To save a `GeoImageFrame` to a PostgreSQL table, you will need to first initiate a connection to a PostgreSQL database. You can do this using the `ImageDB` class:

In [None]:
db_con = Postgres(DATABASE_URL)

This database must already exist and have PostGIS loaded. 

Then, you can save using `to_postgis`:

In [None]:
local_images.to_postgis(DB_TABLE, db_con.engine, if_exists="replace")

### Updating an Existing Table

When saving to PostgreSQL, you can choose to handle existing tables. `to_postgis` offers the same `fail`, `replace` and `append` methods that GeoPandas offers, however, `append` requires that all data going in will not conflict with any existing data. Instead, it is possible to "upsert" (insert and update) data into existing tables using the `upsert_images` class method of `Image_DB`. You may choose to either update conflicting records or skip them by declaring `"update"` or `"nothing"` in the conflict argument of the function.

In [None]:
db_con.upsert_images(local_images, DB_TABLE, conflict='update')

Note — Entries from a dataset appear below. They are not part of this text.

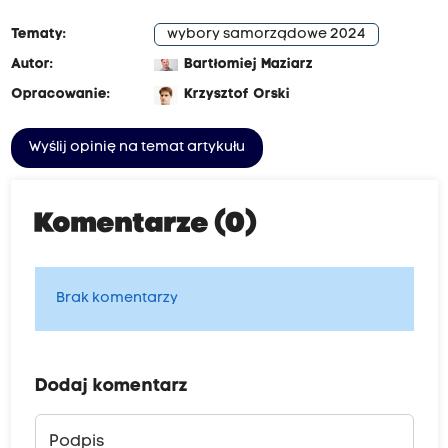
Tematy:
wybory samorządowe 2024
Autor:
Bartłomiej Maziarz
Opracowanie:
Krzysztof Orski
Wyślij opinię na temat artykułu
Komentarze (0)
Brak komentarzy
Dodaj komentarz
Podpis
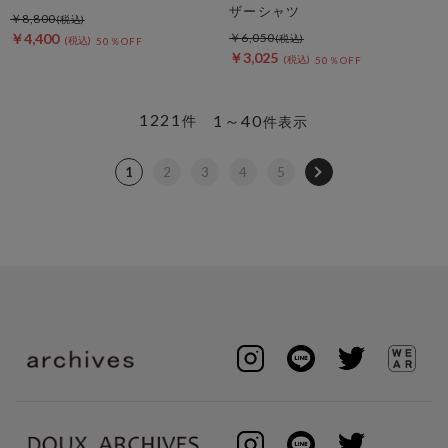
ザーシャツ
￥8,800
￥4,400
￥6,050
50％OFF
￥3,025
50％OFF
1221
1～40
件
件表示
1
2
3
4
5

### Querying an Existing Table

It is also possible to load and filter data from existing postgres connections. `landlens_db` offers simple filter functions to query and filter tables to provide a subset of the data. This can be important when working with very large datasets. For example, to load all images with an altitude greater than 90:

In [None]:
high_altitude_images = db_con.table(DB_TABLE).filter(altitude__gt=40).all()

high_alt_map = high_altitude_images.map(
    additional_properties=['altitude', 'camera_type'],
    additional_geometries=[
        {'geometry': 'geometry', 'angle': 'compass_angle', 'label': 'Base Geometry'},
    ])
high_alt_map.save('data/query_map.html')